A few weeks before the IRS began accepting tax returns on January 27, 2025, taxpayers and tax professionals—including me—expected a relatively normal filing season. But as things began to change—the former IRS Commissioner submitted his resignation, a hiring freeze kicked in, and IRS employees were offered the chance to leave early—the tax filing season began to look a little less predictable. That might explain why early numbers suggest that taxpayers aren’t rushing to file.
Early filing data reflects a 14% downturn in tax returns received compared to the prior year. The IRS, however, isn’t concerned, noting on its website that “[l]arge percentage changes in filing season numbers are usually seen at the beginning of each tax season” and that “[h]istorically, these numbers even out in future weeks as more tax returns come in.”
The IRS went on to note that because many taxpayers were still waiting for important tax documents at the end of January (the due date was January 31), the IRS expects the tax return filing numbers will catch up in the following weeks.
I’m not entirely convinced. There was a lot of chatter as the tax season opened reflecting confusion among taxpayers. Why? As noted earlier, the IRS is currently without a permanent Commissioner (and the acting Commissioner has not posted a message to taxpayers). A Trump Administration hiring freeze at the tax agency has begun, with existing job offers being rescinded. President Trump suggested he might fire some current IRS workers or move those authorized to carry guns to the border for immigration enforcement.
All this got taxpayers wondering how different the tax season might be. As the season opened, Adam Markowitz, an enrolled agent in Windermere, Florida, posted on BlueSky, “I’ve now had three conversations this week telling people that yes, they still have to file tax returns this year. Are we really at this point?”
As a result, I eventually posted an article confirming that taxpayers still needed to file.
And, apparently, those in D.C. were a little worried about the filing season, too. This week, the administration walked back its previous efforts to get IRS employees to resign. The IRS confirmed that specific, critical filing season positions are now exempt from the Deferred Resignation Program (DR) until after tax season ends. It is unclear who exactly fits that criteria, but the memo notes that it includes those in Taxpayer Services, Information Technology, and the Taxpayer Advocate Service.
Whatever the reason, the early numbers in 2025 are sluggish. The IRS has received 15,318,000 individual income tax returns in 2024, compared with 13,177,000 in 2025. That’s, as noted, a drop of 14.0%—and keep in mind that is a drop from early 2024, when taxpayers were waiting to see what Congress would do about those potentially retroactive tax benefits (it never happened). The drop is pretty significant if you compare the 2025 filing season with the 2023 filing season (30%).

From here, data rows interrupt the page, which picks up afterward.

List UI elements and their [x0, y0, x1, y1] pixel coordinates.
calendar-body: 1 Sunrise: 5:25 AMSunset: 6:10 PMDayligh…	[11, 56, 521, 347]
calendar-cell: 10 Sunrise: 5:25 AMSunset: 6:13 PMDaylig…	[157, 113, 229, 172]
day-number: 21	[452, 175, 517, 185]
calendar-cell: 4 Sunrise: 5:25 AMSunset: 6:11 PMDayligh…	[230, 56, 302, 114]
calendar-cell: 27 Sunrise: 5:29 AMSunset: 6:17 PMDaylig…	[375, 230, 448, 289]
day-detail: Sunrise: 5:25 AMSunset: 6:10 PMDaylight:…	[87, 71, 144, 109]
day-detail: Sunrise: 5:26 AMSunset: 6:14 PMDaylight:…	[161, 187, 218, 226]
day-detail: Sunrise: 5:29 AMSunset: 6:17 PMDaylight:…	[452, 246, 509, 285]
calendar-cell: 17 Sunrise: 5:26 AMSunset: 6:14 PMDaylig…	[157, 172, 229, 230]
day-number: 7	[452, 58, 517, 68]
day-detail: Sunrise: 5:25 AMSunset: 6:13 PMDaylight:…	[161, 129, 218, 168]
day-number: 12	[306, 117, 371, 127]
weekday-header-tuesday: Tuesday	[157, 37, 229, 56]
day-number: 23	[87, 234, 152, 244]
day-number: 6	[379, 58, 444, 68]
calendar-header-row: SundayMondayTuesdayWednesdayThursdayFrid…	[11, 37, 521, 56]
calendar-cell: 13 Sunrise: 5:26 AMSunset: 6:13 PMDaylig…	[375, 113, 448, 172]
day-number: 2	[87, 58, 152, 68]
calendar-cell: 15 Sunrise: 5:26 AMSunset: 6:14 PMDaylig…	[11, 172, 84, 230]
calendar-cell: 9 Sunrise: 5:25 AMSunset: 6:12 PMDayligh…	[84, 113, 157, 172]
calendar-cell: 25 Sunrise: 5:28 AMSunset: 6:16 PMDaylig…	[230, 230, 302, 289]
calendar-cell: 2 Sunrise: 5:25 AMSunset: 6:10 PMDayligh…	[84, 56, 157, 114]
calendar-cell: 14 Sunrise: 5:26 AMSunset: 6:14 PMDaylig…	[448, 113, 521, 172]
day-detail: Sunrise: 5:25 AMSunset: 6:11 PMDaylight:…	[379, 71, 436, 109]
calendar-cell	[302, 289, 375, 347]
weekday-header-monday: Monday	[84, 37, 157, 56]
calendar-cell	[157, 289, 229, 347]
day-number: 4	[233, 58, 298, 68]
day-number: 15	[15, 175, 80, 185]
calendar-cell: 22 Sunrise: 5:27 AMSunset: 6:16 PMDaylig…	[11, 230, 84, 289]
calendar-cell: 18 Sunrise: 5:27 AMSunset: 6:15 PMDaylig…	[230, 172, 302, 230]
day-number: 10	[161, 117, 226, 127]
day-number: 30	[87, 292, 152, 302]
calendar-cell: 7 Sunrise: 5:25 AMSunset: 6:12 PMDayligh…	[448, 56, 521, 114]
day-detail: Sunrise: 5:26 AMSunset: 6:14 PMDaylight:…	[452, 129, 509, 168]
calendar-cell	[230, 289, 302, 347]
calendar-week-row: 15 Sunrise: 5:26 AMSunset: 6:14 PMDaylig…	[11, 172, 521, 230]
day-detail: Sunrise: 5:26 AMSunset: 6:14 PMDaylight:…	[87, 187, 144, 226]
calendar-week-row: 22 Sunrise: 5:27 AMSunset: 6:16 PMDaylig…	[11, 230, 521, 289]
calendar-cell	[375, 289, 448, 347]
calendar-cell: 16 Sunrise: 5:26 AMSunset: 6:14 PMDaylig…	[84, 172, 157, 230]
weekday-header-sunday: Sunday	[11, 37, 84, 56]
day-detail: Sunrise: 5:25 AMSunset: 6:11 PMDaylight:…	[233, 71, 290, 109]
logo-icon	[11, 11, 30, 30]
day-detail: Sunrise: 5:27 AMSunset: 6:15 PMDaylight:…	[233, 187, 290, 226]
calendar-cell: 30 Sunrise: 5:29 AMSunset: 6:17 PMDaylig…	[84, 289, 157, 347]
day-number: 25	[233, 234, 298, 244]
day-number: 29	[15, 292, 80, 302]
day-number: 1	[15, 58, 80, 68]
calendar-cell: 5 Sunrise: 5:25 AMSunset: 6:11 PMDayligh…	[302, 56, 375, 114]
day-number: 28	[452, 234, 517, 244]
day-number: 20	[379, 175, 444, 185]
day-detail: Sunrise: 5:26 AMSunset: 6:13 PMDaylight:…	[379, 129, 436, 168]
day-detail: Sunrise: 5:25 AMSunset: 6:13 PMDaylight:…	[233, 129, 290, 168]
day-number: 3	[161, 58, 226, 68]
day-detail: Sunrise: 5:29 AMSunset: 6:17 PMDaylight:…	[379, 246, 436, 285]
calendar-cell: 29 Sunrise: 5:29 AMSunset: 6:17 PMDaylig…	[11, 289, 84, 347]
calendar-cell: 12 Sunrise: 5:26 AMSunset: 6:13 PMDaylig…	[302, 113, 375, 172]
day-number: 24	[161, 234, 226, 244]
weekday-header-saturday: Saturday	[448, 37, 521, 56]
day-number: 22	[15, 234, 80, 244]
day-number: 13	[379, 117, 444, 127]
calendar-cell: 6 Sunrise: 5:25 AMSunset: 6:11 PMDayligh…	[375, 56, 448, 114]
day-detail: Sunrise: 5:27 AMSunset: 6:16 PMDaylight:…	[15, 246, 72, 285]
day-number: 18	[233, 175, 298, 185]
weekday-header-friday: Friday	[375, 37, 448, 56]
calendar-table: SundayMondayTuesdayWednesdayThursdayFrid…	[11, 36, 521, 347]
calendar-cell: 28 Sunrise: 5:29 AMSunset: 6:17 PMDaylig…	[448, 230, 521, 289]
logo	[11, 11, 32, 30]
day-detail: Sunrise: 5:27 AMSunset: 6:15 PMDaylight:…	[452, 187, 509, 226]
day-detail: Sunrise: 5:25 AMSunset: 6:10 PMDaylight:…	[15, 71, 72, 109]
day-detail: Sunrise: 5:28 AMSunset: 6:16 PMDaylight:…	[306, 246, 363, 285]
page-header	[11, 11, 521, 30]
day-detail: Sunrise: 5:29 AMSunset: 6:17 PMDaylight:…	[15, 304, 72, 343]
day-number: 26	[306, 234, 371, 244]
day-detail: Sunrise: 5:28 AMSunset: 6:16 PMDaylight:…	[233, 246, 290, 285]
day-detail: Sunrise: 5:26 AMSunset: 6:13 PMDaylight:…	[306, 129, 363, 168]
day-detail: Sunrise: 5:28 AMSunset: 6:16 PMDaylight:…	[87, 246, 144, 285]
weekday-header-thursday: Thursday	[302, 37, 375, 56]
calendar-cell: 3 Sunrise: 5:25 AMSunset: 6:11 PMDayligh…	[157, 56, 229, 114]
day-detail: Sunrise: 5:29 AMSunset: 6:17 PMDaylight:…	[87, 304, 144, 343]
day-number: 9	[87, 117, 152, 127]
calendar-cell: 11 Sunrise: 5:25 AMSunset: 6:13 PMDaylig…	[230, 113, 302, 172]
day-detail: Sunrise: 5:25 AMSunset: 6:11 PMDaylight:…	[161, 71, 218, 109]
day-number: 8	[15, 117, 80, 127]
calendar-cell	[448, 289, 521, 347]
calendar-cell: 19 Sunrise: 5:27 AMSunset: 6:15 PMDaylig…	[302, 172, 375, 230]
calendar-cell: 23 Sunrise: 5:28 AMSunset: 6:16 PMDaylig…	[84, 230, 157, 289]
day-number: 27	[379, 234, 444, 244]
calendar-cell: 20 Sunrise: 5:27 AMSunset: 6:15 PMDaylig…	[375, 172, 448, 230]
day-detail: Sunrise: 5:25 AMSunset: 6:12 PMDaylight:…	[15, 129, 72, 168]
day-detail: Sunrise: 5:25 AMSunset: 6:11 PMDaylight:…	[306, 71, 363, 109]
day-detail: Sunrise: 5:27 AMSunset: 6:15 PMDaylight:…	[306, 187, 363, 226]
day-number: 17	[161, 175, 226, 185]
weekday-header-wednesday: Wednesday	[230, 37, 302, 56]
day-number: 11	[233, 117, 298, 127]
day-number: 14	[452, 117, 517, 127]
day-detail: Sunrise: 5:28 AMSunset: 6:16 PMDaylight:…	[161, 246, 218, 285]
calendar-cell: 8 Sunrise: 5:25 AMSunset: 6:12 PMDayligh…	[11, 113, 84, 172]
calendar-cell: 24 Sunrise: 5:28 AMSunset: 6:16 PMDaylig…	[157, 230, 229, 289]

(About 2/3 of those returns were self-prepared, which is not unusual to see early in the tax season.)
The data shows that the IRS has processed 11,727,700 individual income tax returns as of January 31, 2025, compared to 13,928,000 by February 2, 2024. That’s a decrease of 15.8%.
Web visits to IRS.gov were also sharply down, dipping 34.8% compared to 2024. There have been 68,287,000 visits to the website as of January 31, 2025, compared to the 104,788,000 visits by February 2, 2024.
The downturn in web visits may reflect the fact that the website has not been regularly updated—there have been only four press releases posted since the season opened.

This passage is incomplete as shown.